UOL Group posted a 74% fall in first quarter net profit to $87.9 million from $331.8 million in Q109.
This was largely due to the $277.7 million arising from negative goodwill on acquisition of interests in an associated company in Q1 last year, and the absence of such gains in the quarter ended March 31, 2010.
But pre-tax profit rose 55% to $109.5 million, on the back of a 27% rise in revenue to $249.2 million, reflecting better performance from its three core businesses – property development, property investments and hotel operations.
For the quarter under review, revenue from property development posted a 48% increase to $130.4 million from $88 million as UOL continued to see higher progressive revenue recognition from the sale of its projects. The two new projects launched in 2009 i.e. Double Bay Residences and Meadows @ Peirce are now fully sold.

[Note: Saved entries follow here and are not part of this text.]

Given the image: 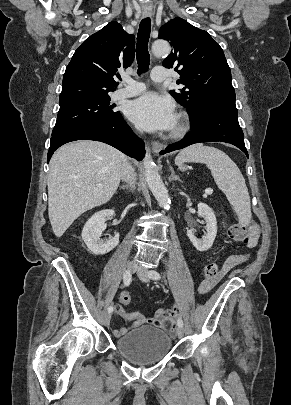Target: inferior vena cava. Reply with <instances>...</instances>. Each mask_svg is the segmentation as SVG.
I'll return each instance as SVG.
<instances>
[{
  "instance_id": "obj_1",
  "label": "inferior vena cava",
  "mask_w": 291,
  "mask_h": 405,
  "mask_svg": "<svg viewBox=\"0 0 291 405\" xmlns=\"http://www.w3.org/2000/svg\"><path fill=\"white\" fill-rule=\"evenodd\" d=\"M121 179L125 181L132 189L135 188L137 180L136 173L134 168L127 162L126 159L121 167Z\"/></svg>"
}]
</instances>
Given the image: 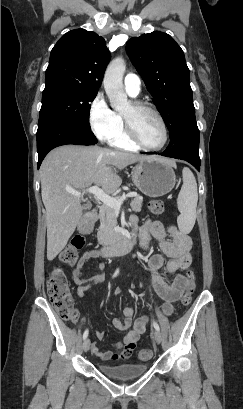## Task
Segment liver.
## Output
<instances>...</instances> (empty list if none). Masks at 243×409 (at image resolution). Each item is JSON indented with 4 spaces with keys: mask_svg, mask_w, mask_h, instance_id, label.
<instances>
[{
    "mask_svg": "<svg viewBox=\"0 0 243 409\" xmlns=\"http://www.w3.org/2000/svg\"><path fill=\"white\" fill-rule=\"evenodd\" d=\"M150 156L114 151L99 146L64 145L52 150L40 167L41 196L46 209L47 259L64 249L83 215V192L92 184L111 194L122 183L117 170Z\"/></svg>",
    "mask_w": 243,
    "mask_h": 409,
    "instance_id": "1",
    "label": "liver"
}]
</instances>
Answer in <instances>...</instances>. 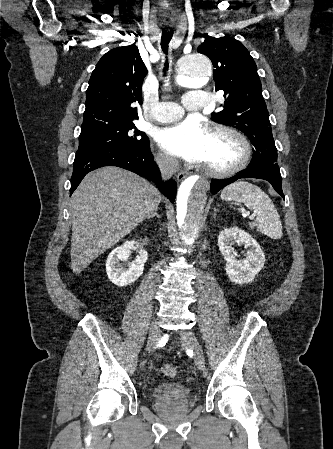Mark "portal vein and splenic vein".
Returning a JSON list of instances; mask_svg holds the SVG:
<instances>
[{
    "mask_svg": "<svg viewBox=\"0 0 333 449\" xmlns=\"http://www.w3.org/2000/svg\"><path fill=\"white\" fill-rule=\"evenodd\" d=\"M249 219H250V220H253V219H254V215H250V216H249Z\"/></svg>",
    "mask_w": 333,
    "mask_h": 449,
    "instance_id": "18ae733b",
    "label": "portal vein and splenic vein"
}]
</instances>
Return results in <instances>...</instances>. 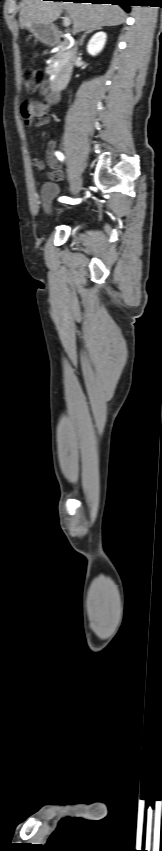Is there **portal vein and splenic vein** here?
<instances>
[{"label":"portal vein and splenic vein","mask_w":162,"mask_h":851,"mask_svg":"<svg viewBox=\"0 0 162 851\" xmlns=\"http://www.w3.org/2000/svg\"><path fill=\"white\" fill-rule=\"evenodd\" d=\"M63 25H64L65 27H68V26H70V25H71V19H70L68 16H65V17L63 18Z\"/></svg>","instance_id":"1"}]
</instances>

Property investments rose 4% to $36.6 million compared with $35.2 million in 1Q09, held up by high occupancy rates and stable rental income despite the challenges weighing on the office market. Hotel operations improved markedly in tandem with the recovery of the tourism sector.
Revenue from hotel operations increased 12% to $77.7 million as revenue per available room improved across most of the group’s hotels. Management services also saw a 19% jump in revenue to $4.6 million compared with $3.9 million in the previous corresponding period.
Share of profits of associated companies rose 79% to $43.3 million mainly due to the full quarter’s share of profit from UIC and the higher profit recognition from the sale of units in Nassim Park Residences and One Amber.
UOL’s gearing ratio declined to 40.7% from 43.1% previously due to reduction in net bank borrowings from the proceeds from sales of the Group’s development properties.